**What is being asked:**
Output the lines of the records below exactly, beginning at their first line and ending at the line with "Distressprodukter"; include no pictures.
================
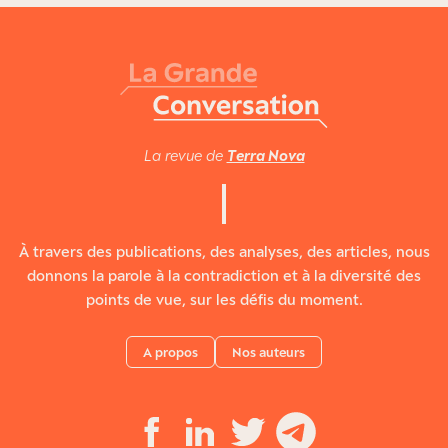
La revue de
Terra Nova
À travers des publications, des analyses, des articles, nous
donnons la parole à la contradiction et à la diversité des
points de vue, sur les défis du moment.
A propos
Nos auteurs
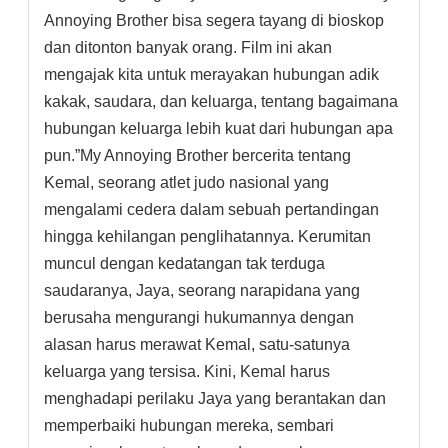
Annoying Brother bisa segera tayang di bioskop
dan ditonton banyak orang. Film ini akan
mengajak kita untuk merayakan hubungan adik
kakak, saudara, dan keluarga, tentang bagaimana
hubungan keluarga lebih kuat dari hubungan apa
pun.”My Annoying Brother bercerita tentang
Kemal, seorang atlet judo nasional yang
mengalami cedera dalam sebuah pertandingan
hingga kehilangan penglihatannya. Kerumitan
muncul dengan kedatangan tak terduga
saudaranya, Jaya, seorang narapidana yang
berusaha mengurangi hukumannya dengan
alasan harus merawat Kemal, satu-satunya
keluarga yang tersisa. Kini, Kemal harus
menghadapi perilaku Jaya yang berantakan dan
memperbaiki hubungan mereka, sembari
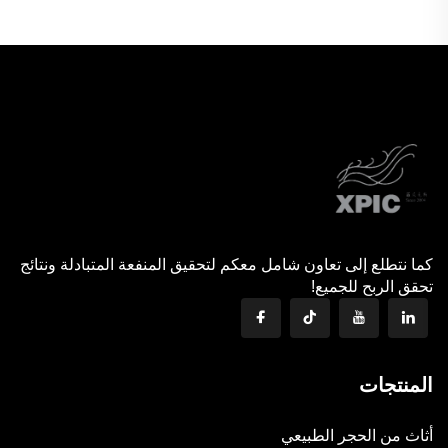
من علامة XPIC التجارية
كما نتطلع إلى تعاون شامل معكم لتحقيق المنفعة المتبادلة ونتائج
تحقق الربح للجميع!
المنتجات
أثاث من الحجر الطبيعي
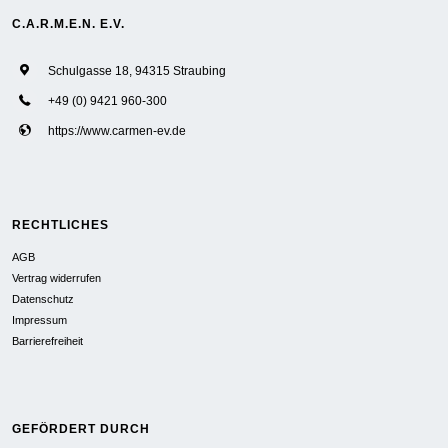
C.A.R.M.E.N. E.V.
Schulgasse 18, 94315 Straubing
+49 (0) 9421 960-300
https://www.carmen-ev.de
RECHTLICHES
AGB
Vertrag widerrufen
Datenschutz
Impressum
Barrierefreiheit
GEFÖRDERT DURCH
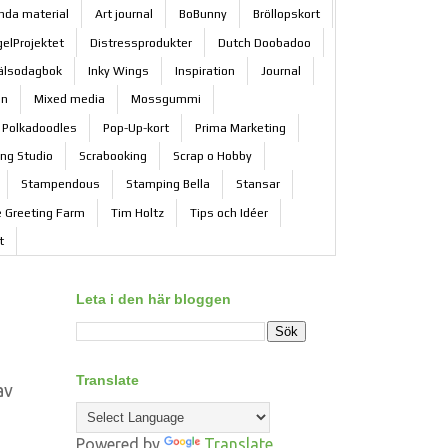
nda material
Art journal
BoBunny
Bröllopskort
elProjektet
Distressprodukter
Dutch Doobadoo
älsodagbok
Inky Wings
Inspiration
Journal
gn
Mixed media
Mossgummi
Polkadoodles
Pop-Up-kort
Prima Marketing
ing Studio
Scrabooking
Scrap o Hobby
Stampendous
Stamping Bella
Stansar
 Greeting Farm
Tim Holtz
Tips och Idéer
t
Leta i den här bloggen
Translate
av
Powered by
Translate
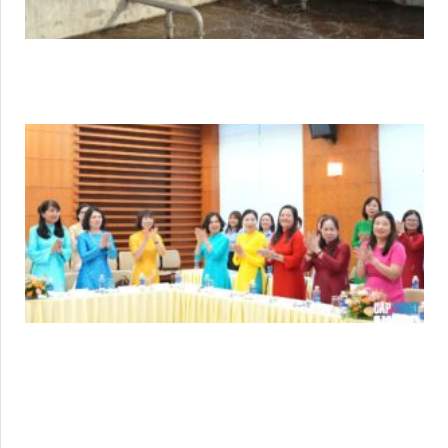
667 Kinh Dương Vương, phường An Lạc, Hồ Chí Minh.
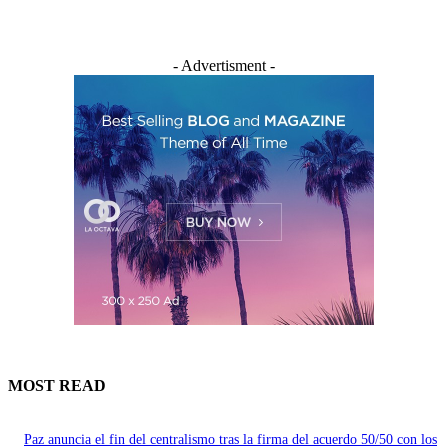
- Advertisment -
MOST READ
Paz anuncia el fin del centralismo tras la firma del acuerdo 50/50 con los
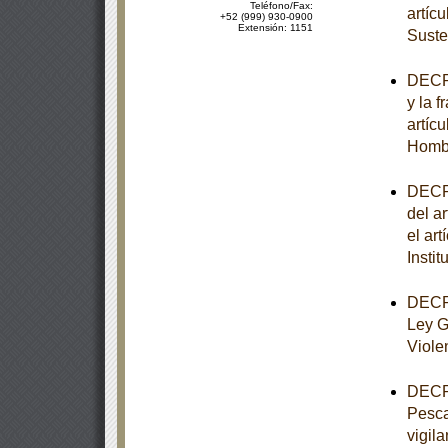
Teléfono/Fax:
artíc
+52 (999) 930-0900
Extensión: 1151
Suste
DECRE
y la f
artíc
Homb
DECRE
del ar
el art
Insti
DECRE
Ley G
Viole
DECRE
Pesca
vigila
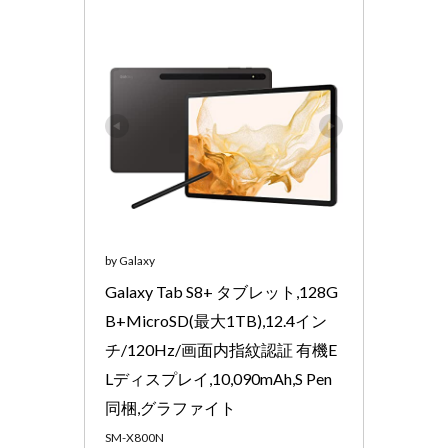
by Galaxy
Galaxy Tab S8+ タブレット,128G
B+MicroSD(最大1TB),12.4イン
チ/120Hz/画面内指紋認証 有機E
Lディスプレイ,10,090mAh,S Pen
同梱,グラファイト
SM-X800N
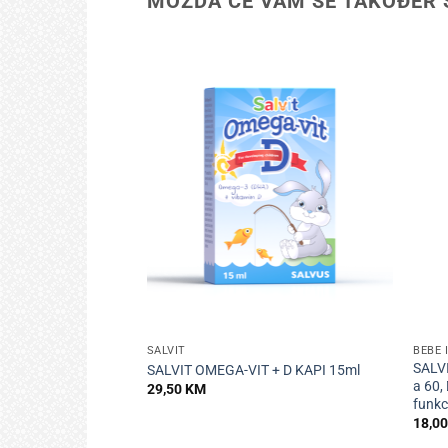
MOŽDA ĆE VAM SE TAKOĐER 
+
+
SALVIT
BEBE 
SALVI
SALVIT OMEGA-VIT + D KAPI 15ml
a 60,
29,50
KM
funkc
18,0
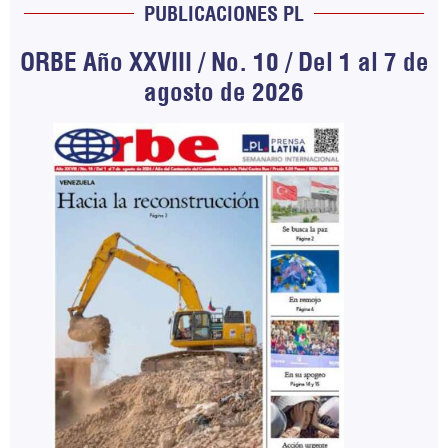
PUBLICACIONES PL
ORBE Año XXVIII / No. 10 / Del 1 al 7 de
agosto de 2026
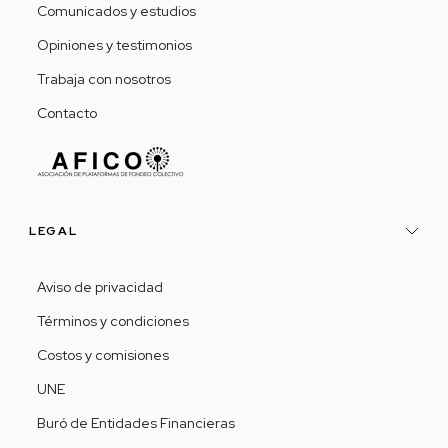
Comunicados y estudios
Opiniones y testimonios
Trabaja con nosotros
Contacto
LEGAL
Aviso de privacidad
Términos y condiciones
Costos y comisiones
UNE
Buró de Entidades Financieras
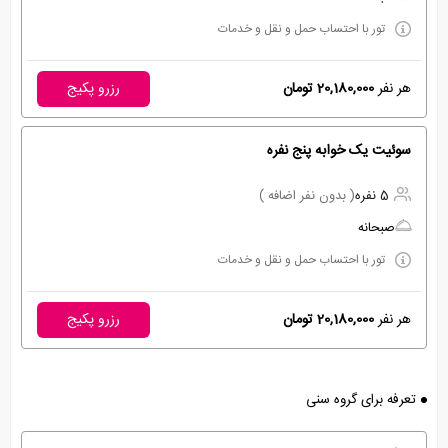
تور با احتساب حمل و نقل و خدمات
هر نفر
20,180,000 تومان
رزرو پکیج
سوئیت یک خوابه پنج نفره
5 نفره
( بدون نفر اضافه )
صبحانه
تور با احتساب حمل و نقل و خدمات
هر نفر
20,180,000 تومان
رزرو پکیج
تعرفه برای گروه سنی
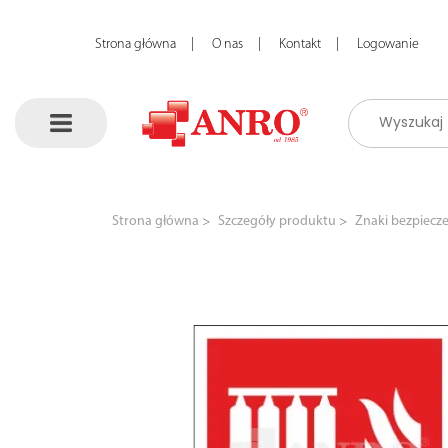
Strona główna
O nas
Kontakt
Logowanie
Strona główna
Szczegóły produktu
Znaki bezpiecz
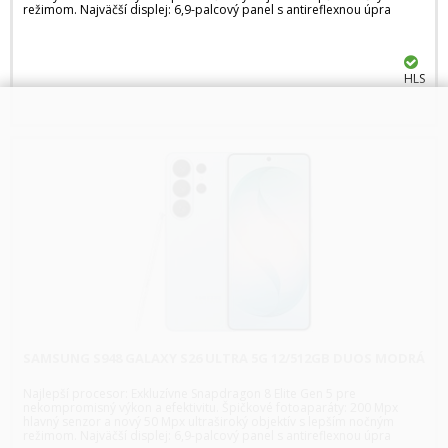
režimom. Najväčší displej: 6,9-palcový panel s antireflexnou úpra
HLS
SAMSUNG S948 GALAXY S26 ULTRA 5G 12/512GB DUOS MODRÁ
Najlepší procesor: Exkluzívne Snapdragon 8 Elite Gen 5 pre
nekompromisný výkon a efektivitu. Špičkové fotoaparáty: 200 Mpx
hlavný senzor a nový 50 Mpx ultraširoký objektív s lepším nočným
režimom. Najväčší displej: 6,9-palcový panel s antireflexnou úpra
================
**Reply to the task:**
La revue de
Terra Nova
À travers des publications, des analyses, des articles, nous
donnons la parole à la contradiction et à la diversité des
points de vue, sur les défis du moment.
A propos
Nos auteurs
Annoying Brother bisa segera tayang di bioskop
dan ditonton banyak orang. Film ini akan
mengajak kita untuk merayakan hubungan adik
kakak, saudara, dan keluarga, tentang bagaimana
hubungan keluarga lebih kuat dari hubungan apa
pun.”My Annoying Brother bercerita tentang
Kemal, seorang atlet judo nasional yang
mengalami cedera dalam sebuah pertandingan
hingga kehilangan penglihatannya. Kerumitan
muncul dengan kedatangan tak terduga
saudaranya, Jaya, seorang narapidana yang
berusaha mengurangi hukumannya dengan
alasan harus merawat Kemal, satu-satunya
keluarga yang tersisa. Kini, Kemal harus
menghadapi perilaku Jaya yang berantakan dan
memperbaiki hubungan mereka, sembari
من علامة XPIC التجارية
كما نتطلع إلى تعاون شامل معكم لتحقيق المنفعة المتبادلة ونتائج
تحقق الربح للجميع!
المنتجات
أثاث من الحجر الطبيعي
C.A.R.M.E.N. E.V.
Schulgasse 18, 94315 Straubing
+49 (0) 9421 960-300
https://www.carmen-ev.de
RECHTLICHES
AGB
Vertrag widerrufen
Datenschutz
Impressum
Barrierefreiheit
GEFÖRDERT DURCH
nda material
Art journal
BoBunny
Bröllopskort
elProjektet
Distressprodukter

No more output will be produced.